15.    Security Groups- Security groups are state full and works as firewall for instances. Rules works at instance level.
16.    NACL- network access control lists application on subnet and is stateless.
17.    Customer Gateway- you need to setup a supported device which will work as a onsite premises gateway for creating VPN.
18.    Virtual Gateway- VG will be created on AWS VPC side for setting up VPN.
19.    VNP Connection- once CG and VG ready, you can create a VPN connection.
20.    A variety of connectivity options exist for your amazon VPC. You can connect your VPC to the internet, to your data center, or other VPCs, based on the AWS resources that you want to expose publicly and those that you want to keep private.
21.    Connect directly to the internet (public subnets) - you can launch instances into a publicly accessible subnet where they can send and receive traffic from the internet.
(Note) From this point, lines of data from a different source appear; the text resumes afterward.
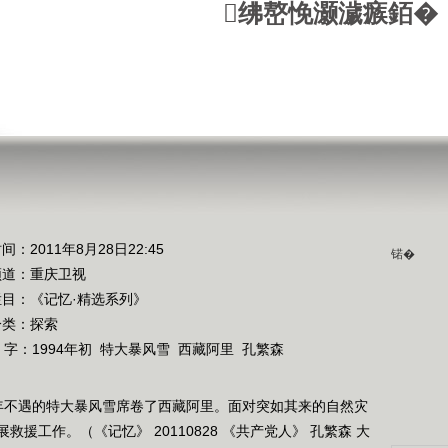
绋嶅悗灏濊瘯銆�
间：2011年8月28日22:45
锘�
频道：
重庆卫视
栏目：
《记忆·精选系列》
分类：探索
 字：
1994年初
特大暴风雪
西藏阿里
孔繁森
十年不遇的特大暴风雪席卷了西藏阿里。面对突如其来的自然灾
援工作。（《记忆》 20110828 《共产党人》 孔繁森 大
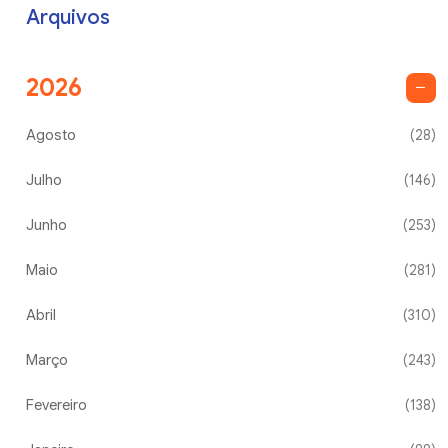
Arquivos
2026
Agosto
(28)
Julho
(146)
Junho
(253)
Maio
(281)
Abril
(310)
Março
(243)
Fevereiro
(138)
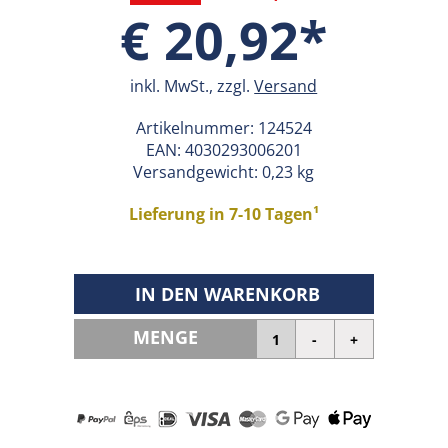
€ 20,92*
inkl. MwSt., zzgl.
Versand
Artikelnummer:
124524
EAN:
4030293006201
Versandgewicht: 0,23 kg
Lieferung in 7-10 Tagen¹
IN DEN WARENKORB
MENGE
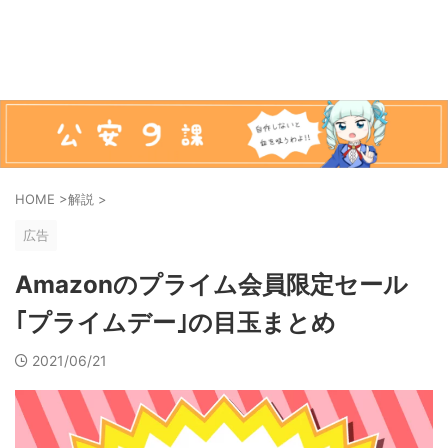
HOME
>
解説
>
広告
Amazonのプライム会員限定セール
｢プライムデー｣の目玉まとめ
2021/06/21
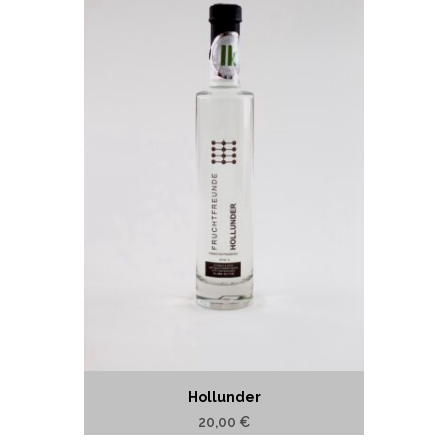
Hollunder
20,00
€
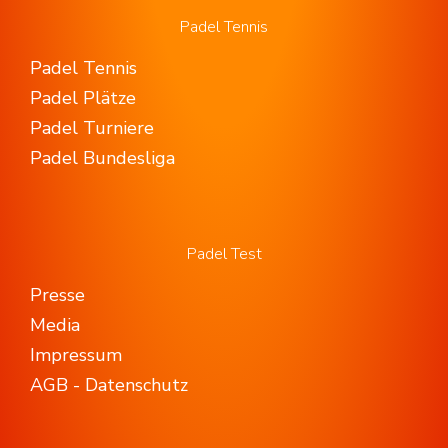
Padel Tennis
Padel Tennis
Padel Plätze
Padel Turniere
Padel Bundesliga
Padel Test
Presse
Media
Impressum
AGB - Datenschutz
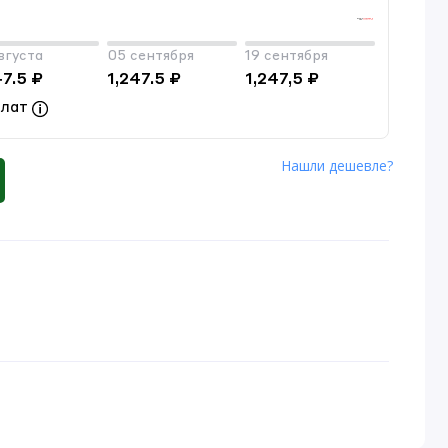
вгуста
05 сентября
19 сентября
47.5 ₽
1,247.5 ₽
1,247,5 ₽
плат
Нашли дешевле?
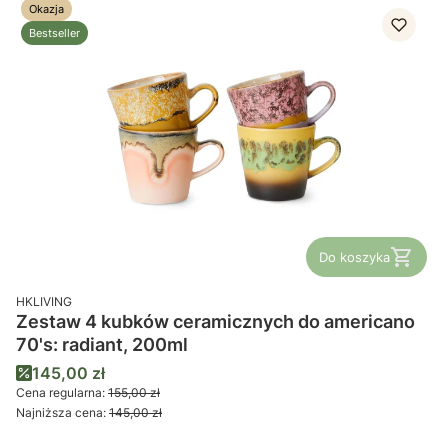
Okazja
Bestseller
Do koszyka
PRODUCENT
HKLIVING
Zestaw 4 kubków ceramicznych do americano
70's: radiant, 200ml
Cena promocyjna
145,00 zł
Cena regularna:
155,00 zł
Najniższa cena:
145,00 zł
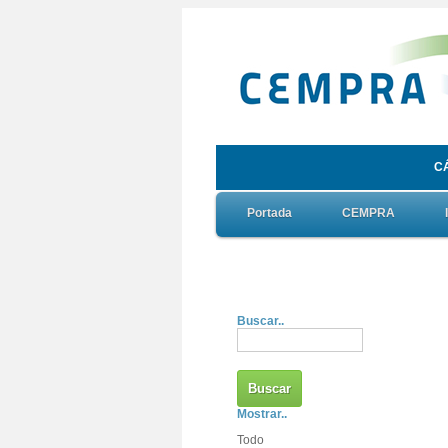
C
Portada
CEMPRA
Buscar..
Mostrar..
Todo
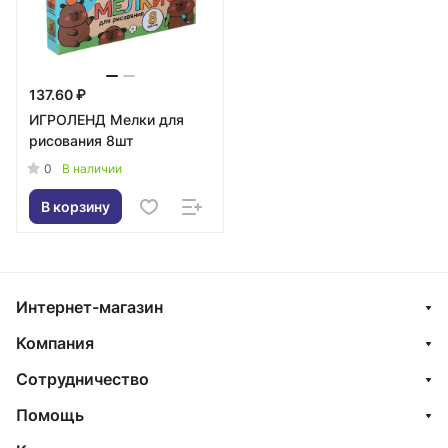
137.60 ₽
ИГРОЛЕНД Мелки для
рисования 8шт
0
В наличии
В корзину
Интернет-магазин
Компания
Сотрудничество
Помощь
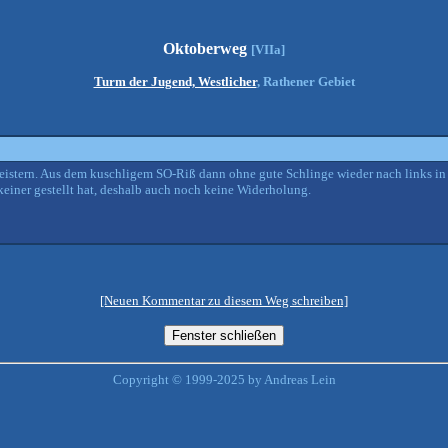
Oktoberweg
[VIIa]
Turm der Jugend, Westlicher
, Rathener Gebiet
r meistern. Aus dem kuschligem SO-Riß dann ohne gute Schlinge wieder nach links 
einer gestellt hat, deshalb auch noch keine Widerholung.
[Neuen Kommentar zu diesem Weg schreiben]
Copyright © 1999-2025 by Andreas Lein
22.    Connect to the internet using Network Address Translation (private subnets) - private subnets can be used for instances that you do not want to be directly addressable from the internet. Instances in a private subnet can access the internet without exposing their private IP address by routing their traffic through a network address translation (NAT) gateway in a public subnet.
23.    Connect securely to you corporate datacenter- All traffic to and from instances in your VPC can be routed to your corporate datacenter over an industry standard, encrypted IPsec hardware VPN connection.
24.    Connect privately to other VPCs – Peer VPCs together to share resources across multiple virtual networks owned by your or other AWS accounts.
25.    Privately connect to AWS services without using an internet gateway, NAT or firewall proxy through a VPC endpoint. Available AWS services include S3, Dynamo DB, Kinesis streams, service catalog, ec2 systems manager (SSM), Elastic load balancer (ELB) API, and Amazon Elastic compute cloud (EC2) API.
26.    Elastic IP address (EIP) - If you require a persistent public IP address that you can associate and disassociate at will, use an Elastic IP address (EIP) instead. You can allocate your own EIP, and associate it to your instance after launch.